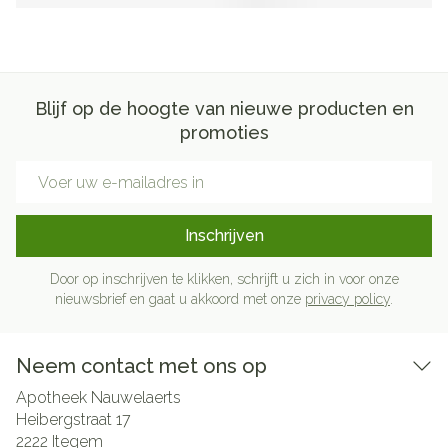
Blijf op de hoogte van nieuwe producten en
promoties
E-mail adres
Inschrijven
Door op inschrijven te klikken, schrijft u zich in voor onze
nieuwsbrief en gaat u akkoord met onze
privacy policy
.
Neem contact met ons op
Apotheek Nauwelaerts
Heibergstraat 17
2222
Itegem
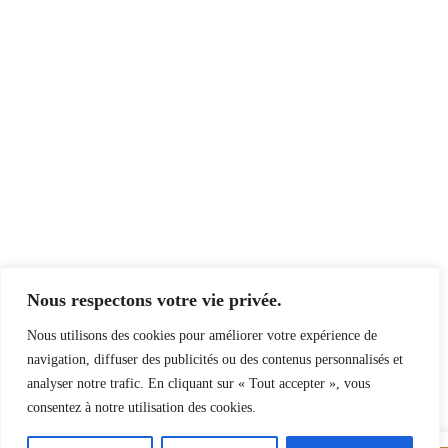
Nous respectons votre vie privée.
Nous utilisons des cookies pour améliorer votre expérience de
navigation, diffuser des publicités ou des contenus personnalisés et
analyser notre trafic. En cliquant sur « Tout accepter », vous
consentez à notre utilisation des cookies.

++++++++

Find the lines in the data that include "votre", then copy each of them.

◆ **EXERCISE ANSWER**:
Nous respectons votre vie privée.
Nous utilisons des cookies pour améliorer votre expérience de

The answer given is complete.